The Russians made extensive use of air support by combat aircraft and helicopters. Airstrike missions were launched from airfields in Russia at targets on the front lines in the north, center, and east. Airstrikes were directed primarily at urban targets, while helicopters mainly engaged Ukraine forces in the open areas. Airstrikes employed Su-25, Su-24, and Su-34, while Su-30 provided air cover. However, Russian air activity over Ukraine during the first weeks of the war was relatively limited due to the risk of fratricide. Since Ukraine use similar aircraft (Su-25, Su-27), the lack of coordination with the air defense and Ukraine’s remaining S-300 and Buk air defenses posed a severe risk to the Russians. The Russians were surprised by the high loss rate, exposed to anti-aircraft fire from MANPADS, SHORAD, and S-300/SA-11 air defenses.
Helicopters were employed extensively, and some engaged in close support to ground units or operated independently. Most activities recorded by the media show combined formations of Mi-8/17 and Ka-52 or Mi-28. Mi-24 were operated on both sides. The Russians’ attack helicopters were seen carrying anti-tank guided missiles and free flight 80mm rockets, some of which were fired at a ballistic trajectory to increase range (alas, or much less accuracy.)

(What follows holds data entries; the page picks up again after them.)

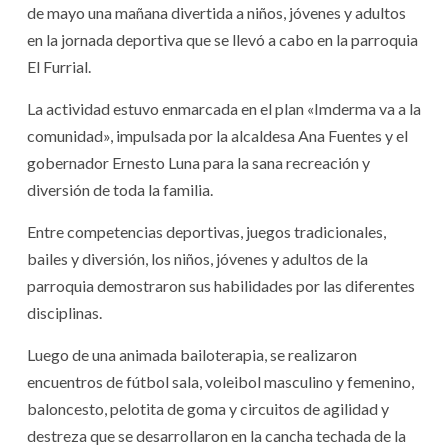
de mayo una mañana divertida a niños, jóvenes y adultos
en la jornada deportiva que se llevó a cabo en la parroquia
El Furrial.
La actividad estuvo enmarcada en el plan «Imderma va a la
comunidad», impulsada por la alcaldesa Ana Fuentes y el
gobernador Ernesto Luna para la sana recreación y
diversión de toda la familia.
Entre competencias deportivas, juegos tradicionales,
bailes y diversión, los niños, jóvenes y adultos de la
parroquia demostraron sus habilidades por las diferentes
disciplinas.
Luego de una animada bailoterapia, se realizaron
encuentros de fútbol sala, voleibol masculino y femenino,
baloncesto, pelotita de goma y circuitos de agilidad y
destreza que se desarrollaron en la cancha techada de la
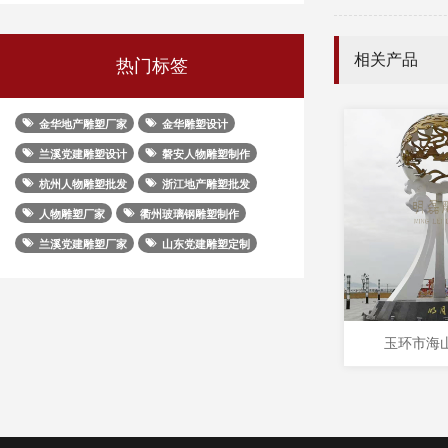
相关产品
热门标签
金华地产雕塑厂家
金华雕塑设计
兰溪党建雕塑设计
磐安人物雕塑制作
杭州人物雕塑批发
浙江地产雕塑批发
人物雕塑厂家
衢州玻璃钢雕塑制作
兰溪党建雕塑厂家
山东党建雕塑定制
玉环市海山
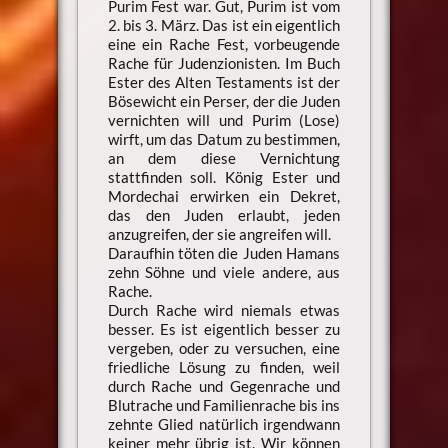
Purim Fest war. Gut, Purim ist vom
2. bis 3. März. Das ist ein eigentlich
eine ein Rache Fest, vorbeugende
Rache für Judenzionisten. Im Buch
Ester des Alten Testaments ist der
Bösewicht ein Perser, der die Juden
vernichten will und Purim (Lose)
wirft, um das Datum zu bestimmen,
an dem diese Vernichtung
stattfinden soll. König Ester und
Mordechai erwirken ein Dekret,
das den Juden erlaubt, jeden
anzugreifen, der sie angreifen will.
Daraufhin töten die Juden Hamans
zehn Söhne und viele andere, aus
Rache.
Durch Rache wird niemals etwas
besser. Es ist eigentlich besser zu
vergeben, oder zu versuchen, eine
friedliche Lösung zu finden, weil
durch Rache und Gegenrache und
Blutrache und Familienrache bis ins
zehnte Glied natürlich irgendwann
keiner mehr übrig ist. Wir können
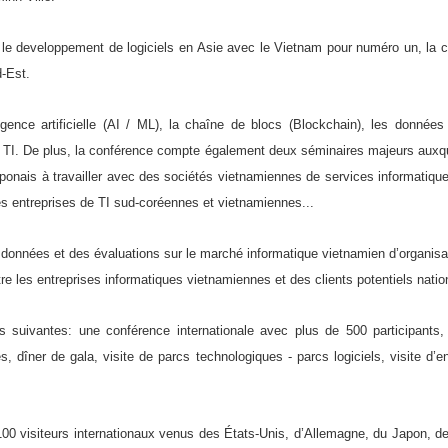
 le developpement de logiciels en Asie avec le Vietnam pour numéro un, la co
d-Est.
gence artificielle (AI / ML), la chaîne de blocs (Blockchain), les données 
 TI. De plus, la conférence compte également deux séminaires majeurs auxque
 japonais à travailler avec des sociétés vietnamiennes de services informati
es entreprises de TI sud-coréennes et vietnamiennes...
données et des évaluations sur le marché informatique vietnamien d’organis
e les entreprises informatiques vietnamiennes et des clients potentiels natio
suivantes: une conférence internationale avec plus de 500 participants, s
es, dîner de gala, visite de parcs technologiques - parcs logiciels, visite d’
100 visiteurs internationaux venus des États-Unis, d’Allemagne, du Japon, d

Aircraft and helicopters on both sides used flares extensively but lacked the capacity to face the dense MANPADS on long sorties over the enemy area. Some Russian helicopters were also equipped with electro-optic jammer countermeasures, but these did not prevent losses.
Unmanned Air Support
Unmanned aviation is having a great impact on both sides of this conflict. The heavy losses of unmanned assets on both sides reflect the extensive use of drones. Ukraine is operating tactical drones such as the TB2, which is being used as a reconnaissance and attack platform.
They also use various loitering munitions, including some Warmates delivered by Poland, and the smaller Switchblade delivered by the USA. The most recent shipments also include the mysterious ‘Pheonix Ghost’ loitering missile believed to be a range and loiter extended version of the Switchblade.
The Russian Army also uses drones, primarily the small-tactical Orlan-10 and larger Orlan-30, the Forpost, that mostly perform reconnaissance missions, although it was modified to use laser beam riding anti-tank missiles. The brand new Orion drone has also seen combat in Ukraine, at least, based on debris found after such a drone crashed in Ukraine territory. Russian special forces also use loitering weapons – primarily the Zala-KYB.